Mr Lewis said exporters were among the most complacent. The survey showed 79pc of exporters did not expect their turnover to be affected by rising interest rates, compared with 61pc of other businesses.
“We’ve seen the pound rising recently,” said Mr Lewis. “That’s going to have an incredible effect on exporters and the profitability of their products.”
Smaller companies with no access to market funding, as well as hundreds of thousands of “zombie firms” that do little more than pay the interest on their loans were at the biggest risk of an interest rate shock, according to Mr Lewis, especiailly if rate rises were faster than markets currently expected, and he said sharper rises could force some out of business.
The survey of 500 firms found a third of businesses that expected rate rises to have a negative impact on turnover were in the construction industry, which the ICAEW said was most wary about consumer retrenchment when mortgage and loan costs rise.
Interest rates have been held at a record low of 0.5pc for more than five years. Britain’s recent recovery has largely been powered by consumer spending, raising concerns that without a similar recovery in business investment and export growth, the current rates of growth will be unsustainable.

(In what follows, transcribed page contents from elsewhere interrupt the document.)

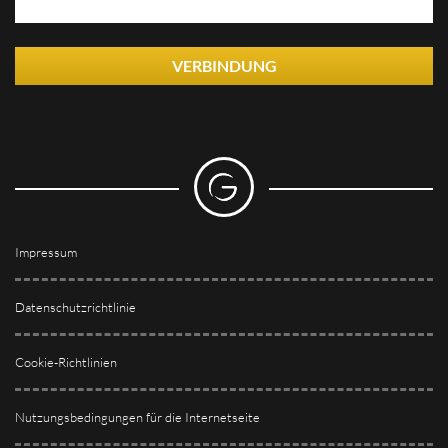
VERBINDUNG
Impressum
Datenschutzrichtlinie
Cookie-Richtlinien
Nutzungsbedingungen für die Internetseite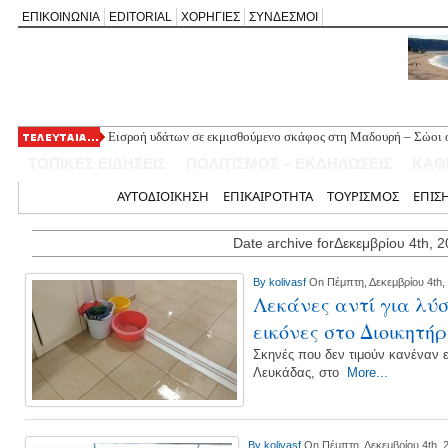
ΕΠΙΚΟΙΝΩΝΙΑ
EDITORIAL
ΧΟΡΗΓΙΕΣ
ΣΥΝΔΕΣΜΟΙ
Εισροή υδάτων σε εκμισθούμενο σκάφος στη Μαδουρή – Σώοι οι
ΣΧΟΛΙΟ ΣΤΟ ΔΗΜΟΣΙΕΥΜΑ: «Η Φαρμακολύτρια» του Αλέξανδ
ΤΟΠΙΚΕΣ ΕΙΔΗΣΕΙΣ
ΠΟΛΙΤΙΣΜΟΣ – ΕΚΔΗΛΩΣΕΙΣ
ΚΑΘ
Καλλιγωνίου (της Χριστίνας Μιχαλά)
Άγιος Νικήτας: Απορρίφθηκε αίτημα για φιλανθρωπική δράση 
Αρχική
ΑΥΤΟΔΙΟΙΚΗΣΗ
ΕΠΙΚΑΙΡΟΤΗΤΑ
ΤΟΥΡΙΣΜΟΣ
ΕΠΙΣ
Πανηγύρι της Παναγίας στον Αλέξανδρο με αφιέρωμα για τα 50
Νέο Τουριστικό Χωροταξικό: Τι αλλάζει σε Λευκάδα και Μεγανή
Date archive forΔεκεμβρίου 4th, 
και τουριστική ανάπτυξη
By
kolivasf
On Πέμπτη, Δεκεμβρίου 4th,
Λεκάνες αντί για λύσ
εικόνες στο Διοικητή
Σκηνές που δεν τιμούν κανέναν ε
Λευκάδας, στο
More...
By
kolivasf
On Πέμπτη, Δεκεμβρίου 4th, 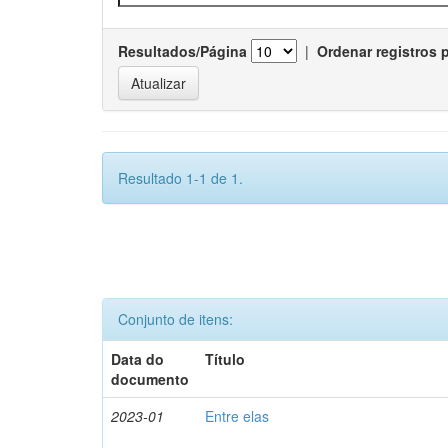
Resultados/Página
|
Ordenar registros 
Resultado 1-1 de 1.
Conjunto de itens:
Data do
Título
documento
2023-01
Entre elas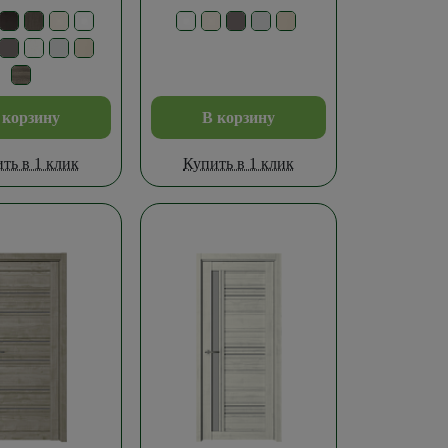
 корзину
В корзину
ть в 1 клик
Купить в 1 клик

Official data last week showed unemployment fell to 6.9pc in the three months to February, from 7.1pc in the three months to November, bringing forward expectations of an interest rate rise.
“News in the past few days has increased the prospects of a rise in interest rates sooner rather than later,” said Mr Lewis. “If we were conducting our survey today ... an increase in the last quarter of 2014 might be a possibility.”